Pantau Flash
HOME  ⁄  Geopolitik

Dewan Transisi Selatan Yaman Umumkan Periode Transisi Dua Tahun Menuju Referendum Kemerdekaan

Oleh Gerry Eka
SHARE   :

Dewan Transisi Selatan Yaman Umumkan Periode Transisi Dua Tahun Menuju Referendum Kemerdekaan
Foto: (Sumber: Ilustrasi - Yaman. ANTARA/Xinhua.)

Pantau - Dewan Transisi Selatan (STC) Yaman resmi mengumumkan dimulainya periode transisi selama dua tahun di wilayah selatan Yaman yang akan berakhir dengan referendum kemerdekaan, sebagaimana disampaikan oleh Kepala STC, Aidarous Al-Zubaidi, dalam pidatonya pada Jumat, 2 Januari 2026, di Aden.

Al-Zubaidi menyatakan bahwa masa transisi ini akan diakhiri dengan deklarasi konstitusional untuk memulihkan Negara Yaman Selatan pada 2 Januari 2028, atau lebih cepat jika situasi mendesak.

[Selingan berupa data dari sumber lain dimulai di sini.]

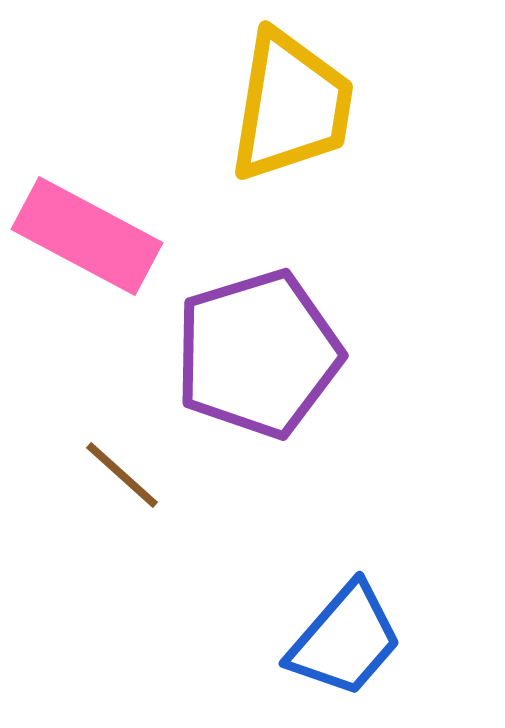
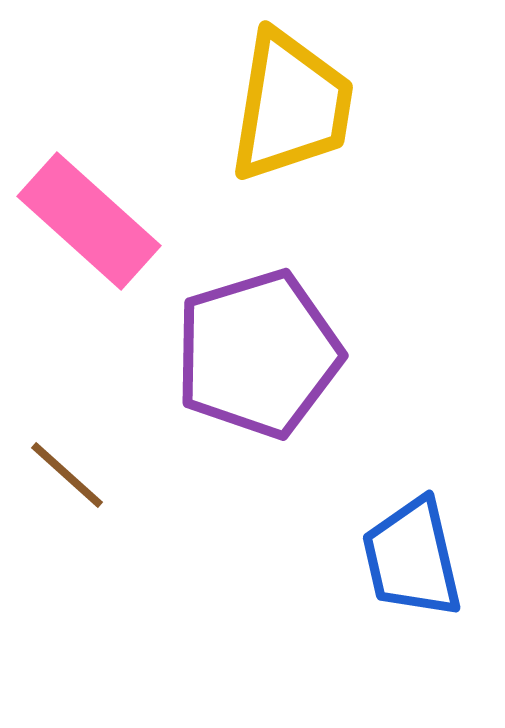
pink rectangle: moved 2 px right, 15 px up; rotated 14 degrees clockwise
brown line: moved 55 px left
blue trapezoid: moved 67 px right, 82 px up; rotated 126 degrees clockwise
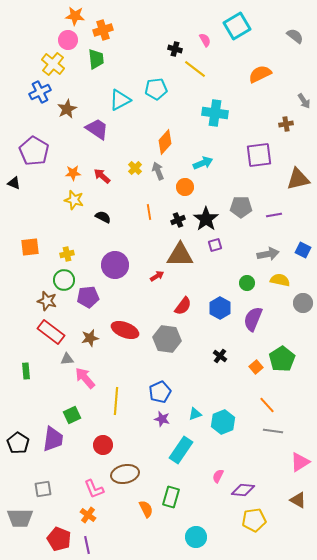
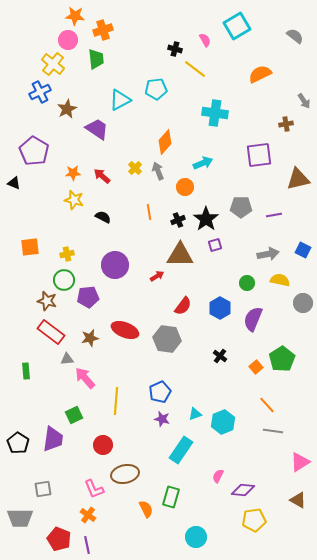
green square at (72, 415): moved 2 px right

Menuju Referendum Kemerdekaan Yaman Selatan

Selama masa transisi dua tahun, STC akan mengelola wilayah selatan Yaman sebelum mengadakan referendum rakyat untuk menentukan nasib sendiri secara damai, transparan, dan sesuai dengan standar internasional.

"Periode transisi dua tahun ini akan diakhiri dengan deklarasi konstitusional untuk memulihkan Negara Yaman Selatan," ungkap Al-Zubaidi dalam siaran kanal AIC yang terafiliasi dengan STC.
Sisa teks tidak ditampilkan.